Problem statement: Look through the material below and copy every line containing the word "issues".
*** The input ***
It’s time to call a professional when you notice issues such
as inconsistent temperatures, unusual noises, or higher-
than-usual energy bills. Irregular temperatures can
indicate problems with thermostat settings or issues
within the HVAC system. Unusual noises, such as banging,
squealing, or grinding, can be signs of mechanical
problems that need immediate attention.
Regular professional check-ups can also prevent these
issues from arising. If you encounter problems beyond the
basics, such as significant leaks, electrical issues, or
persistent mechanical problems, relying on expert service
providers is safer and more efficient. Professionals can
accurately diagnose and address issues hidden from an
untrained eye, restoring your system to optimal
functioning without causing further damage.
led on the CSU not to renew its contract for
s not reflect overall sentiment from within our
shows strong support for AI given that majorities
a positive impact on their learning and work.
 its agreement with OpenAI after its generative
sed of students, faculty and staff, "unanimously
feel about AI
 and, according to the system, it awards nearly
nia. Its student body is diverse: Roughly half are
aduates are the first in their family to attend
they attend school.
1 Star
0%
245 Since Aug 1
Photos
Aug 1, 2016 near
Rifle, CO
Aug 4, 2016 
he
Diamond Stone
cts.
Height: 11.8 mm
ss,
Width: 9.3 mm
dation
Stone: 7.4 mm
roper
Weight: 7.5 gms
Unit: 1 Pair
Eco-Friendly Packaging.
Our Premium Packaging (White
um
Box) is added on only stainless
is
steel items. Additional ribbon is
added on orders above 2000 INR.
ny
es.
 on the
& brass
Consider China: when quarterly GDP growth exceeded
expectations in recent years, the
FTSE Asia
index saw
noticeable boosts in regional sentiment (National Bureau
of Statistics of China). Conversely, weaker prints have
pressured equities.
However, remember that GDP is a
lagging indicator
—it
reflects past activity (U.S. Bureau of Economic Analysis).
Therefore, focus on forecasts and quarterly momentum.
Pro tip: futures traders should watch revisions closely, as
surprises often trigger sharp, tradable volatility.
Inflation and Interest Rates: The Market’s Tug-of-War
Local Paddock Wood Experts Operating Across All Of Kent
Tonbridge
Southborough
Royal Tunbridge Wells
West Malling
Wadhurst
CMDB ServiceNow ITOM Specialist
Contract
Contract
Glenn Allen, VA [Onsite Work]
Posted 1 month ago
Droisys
***
Output below:
It’s time to call a professional when you notice issues such
indicate problems with thermostat settings or issues
issues from arising. If you encounter problems beyond the
basics, such as significant leaks, electrical issues, or
accurately diagnose and address issues hidden from an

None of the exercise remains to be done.